ARPES measurement is performed on fresh in-situ cleaved thick and homogenous crystal, stuck by torr seal glue with exposed (001) or (100) surface on the sample holder. The Helium light ARPES characterizations were performed at T = 6 K at the Photoelectron Spectroscopy Station in the Beijing Synchrotron Radiation Facility using a SCIENTA R4000 analyzer with photon energy ~ 21.2 eV. The total energy resolution was better than 15 meV, and the angular resolution was set to ∼0.3°, which gave a momentum resolution of ∼0.01 π/a. The laser ARPES measurement is conducted in Tsinghua

First-principles calculations

The first-principles calculations are performed using the Vienna ab initio simulation package³² within the projector augmented wave method³³ and the generalized gradient approximation of the Perdew-Burke-Ernzerhof³⁴ exchange-correlation functional.

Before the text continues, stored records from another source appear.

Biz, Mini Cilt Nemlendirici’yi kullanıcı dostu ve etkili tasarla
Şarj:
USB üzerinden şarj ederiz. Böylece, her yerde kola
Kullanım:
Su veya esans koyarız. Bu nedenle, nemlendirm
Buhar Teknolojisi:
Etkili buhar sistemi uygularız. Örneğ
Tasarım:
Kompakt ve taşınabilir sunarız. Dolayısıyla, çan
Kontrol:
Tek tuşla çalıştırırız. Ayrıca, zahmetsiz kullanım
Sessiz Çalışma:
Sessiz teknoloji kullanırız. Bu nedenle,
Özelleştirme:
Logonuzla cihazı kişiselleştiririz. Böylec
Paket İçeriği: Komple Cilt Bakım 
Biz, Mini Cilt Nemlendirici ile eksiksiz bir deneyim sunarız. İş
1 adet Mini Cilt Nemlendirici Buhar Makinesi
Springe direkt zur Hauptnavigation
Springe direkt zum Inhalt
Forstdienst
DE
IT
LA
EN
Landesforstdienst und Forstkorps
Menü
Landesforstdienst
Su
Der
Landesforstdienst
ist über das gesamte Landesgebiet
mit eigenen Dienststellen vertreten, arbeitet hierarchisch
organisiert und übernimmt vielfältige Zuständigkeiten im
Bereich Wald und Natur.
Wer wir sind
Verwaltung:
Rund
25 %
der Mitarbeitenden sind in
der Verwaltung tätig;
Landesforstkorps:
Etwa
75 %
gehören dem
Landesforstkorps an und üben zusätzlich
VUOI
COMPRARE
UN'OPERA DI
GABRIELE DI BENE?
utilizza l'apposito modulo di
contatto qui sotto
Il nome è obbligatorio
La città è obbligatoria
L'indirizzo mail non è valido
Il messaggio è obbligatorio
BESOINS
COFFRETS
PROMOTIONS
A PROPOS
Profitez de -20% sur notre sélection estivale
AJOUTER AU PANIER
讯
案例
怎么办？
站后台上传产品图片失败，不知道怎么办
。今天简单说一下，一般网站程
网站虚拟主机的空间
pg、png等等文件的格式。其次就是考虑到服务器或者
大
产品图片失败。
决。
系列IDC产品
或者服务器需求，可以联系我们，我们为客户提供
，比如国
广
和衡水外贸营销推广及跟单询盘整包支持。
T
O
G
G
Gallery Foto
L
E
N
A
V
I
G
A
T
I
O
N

The energy cutoff of 300 eV is used, and 9 × 9 × 1 and 13 × 13 × 2 Γ-centered k-grid meshes are adopted for structural relaxation and electronic structure calculations, respectively. Employing the experimental lattice constants, the crystal structure of Bi₄I₂Br₂ is relaxed with van der Waals correction until the residual forces on each atom are less than 0.001 eV/Å. The virtual crystal approximation³⁵ is employed with the weight of 0.5 for both the Br and I element in all Br/I sites. The SOC effect is considered in our calculations. A tight-binding (TB) Hamiltonian based on the maximally localized Wannier functions (MLWF)³⁶ is constructed to further calculate the surface states, CEC, and WCC using the WannierTools package³⁷.

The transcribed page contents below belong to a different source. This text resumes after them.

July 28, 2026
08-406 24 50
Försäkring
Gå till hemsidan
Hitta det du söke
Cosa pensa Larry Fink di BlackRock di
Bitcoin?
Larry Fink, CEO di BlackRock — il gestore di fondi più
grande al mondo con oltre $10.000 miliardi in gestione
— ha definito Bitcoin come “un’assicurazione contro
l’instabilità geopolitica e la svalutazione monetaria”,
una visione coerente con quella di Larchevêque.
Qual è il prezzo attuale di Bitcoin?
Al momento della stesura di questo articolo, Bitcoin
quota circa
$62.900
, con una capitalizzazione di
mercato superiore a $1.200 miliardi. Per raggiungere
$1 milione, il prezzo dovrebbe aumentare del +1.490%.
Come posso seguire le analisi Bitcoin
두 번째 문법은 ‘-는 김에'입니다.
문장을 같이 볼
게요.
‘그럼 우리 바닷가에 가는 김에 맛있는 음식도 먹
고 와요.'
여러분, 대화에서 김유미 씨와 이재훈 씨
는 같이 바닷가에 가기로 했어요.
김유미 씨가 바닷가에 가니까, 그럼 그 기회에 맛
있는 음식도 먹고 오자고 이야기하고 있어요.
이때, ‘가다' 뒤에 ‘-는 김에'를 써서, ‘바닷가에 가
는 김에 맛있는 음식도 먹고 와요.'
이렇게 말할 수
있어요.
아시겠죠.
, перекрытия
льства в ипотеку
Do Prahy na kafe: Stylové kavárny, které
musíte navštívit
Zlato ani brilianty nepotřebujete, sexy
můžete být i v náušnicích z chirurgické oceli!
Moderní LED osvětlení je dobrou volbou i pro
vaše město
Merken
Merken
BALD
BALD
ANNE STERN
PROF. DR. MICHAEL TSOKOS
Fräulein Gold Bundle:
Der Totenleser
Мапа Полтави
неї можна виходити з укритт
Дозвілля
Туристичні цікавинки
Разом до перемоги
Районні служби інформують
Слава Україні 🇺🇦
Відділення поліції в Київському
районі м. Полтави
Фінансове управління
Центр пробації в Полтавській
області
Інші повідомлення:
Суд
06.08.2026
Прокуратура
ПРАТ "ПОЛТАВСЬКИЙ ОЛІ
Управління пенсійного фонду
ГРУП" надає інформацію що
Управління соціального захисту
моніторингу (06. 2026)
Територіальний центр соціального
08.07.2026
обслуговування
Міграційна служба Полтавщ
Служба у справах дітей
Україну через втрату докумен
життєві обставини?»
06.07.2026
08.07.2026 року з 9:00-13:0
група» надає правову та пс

Uncertainty of Lorentzian peak fitting

Each fitted peak position contains energy and momentum uncertainty. The uncertainty of momentum mainly comes from angle resolutions (0.2°) of laser ARPES measurement, which is approximately 0.003 Å⁻¹. The energy uncertainty from Lorentzian fitting (Lorentzian peak position) is ~ 4 meV, which is close to the resolution of laser ARPES measurement with ~ 3 meV.